*** LISTED ENTRIES Section Begins ***

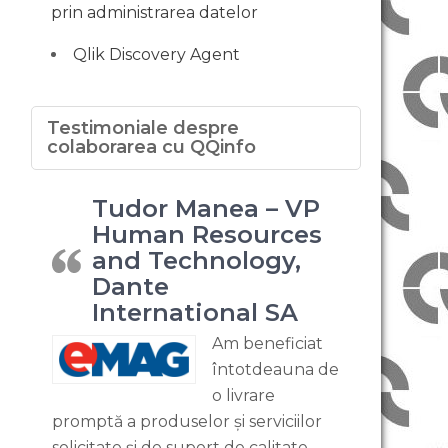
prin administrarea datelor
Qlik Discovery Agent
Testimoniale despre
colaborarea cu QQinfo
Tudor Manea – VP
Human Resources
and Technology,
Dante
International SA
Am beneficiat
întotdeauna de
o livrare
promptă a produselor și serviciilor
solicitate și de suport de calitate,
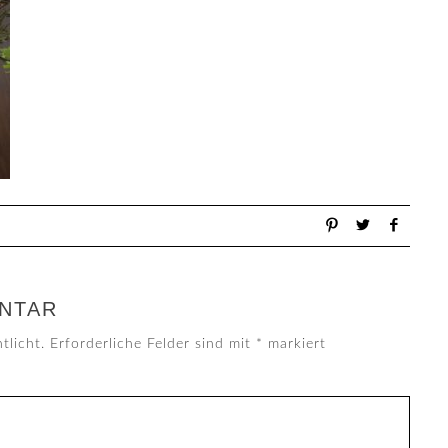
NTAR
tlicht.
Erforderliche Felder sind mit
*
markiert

*** LISTED ENTRIES Section Ends ***
*** LISTED ENTRIES Section Begins ***

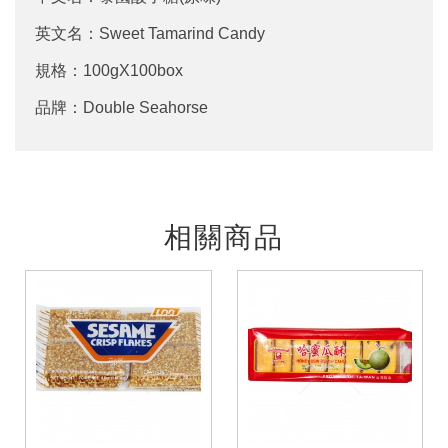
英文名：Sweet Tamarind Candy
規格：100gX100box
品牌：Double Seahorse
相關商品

*** LISTED ENTRIES Section Ends ***

▶ _HOW TO COMPLETE THIS TASK_:
The required answer is the exact run of lines above starting at the line with "prin administrarea datelor" and ending at the line with "solicitate și de", with both ends present.

▶ _REPLY_:
prin administrarea datelor
Qlik Discovery Agent
Testimoniale despre
colaborarea cu QQinfo
Tudor Manea – VP
Human Resources
and Technology,
Dante
International SA
Am beneficiat
întotdeauna de
o livrare
promptă a produselor și serviciilor
solicitate și de suport de calitate,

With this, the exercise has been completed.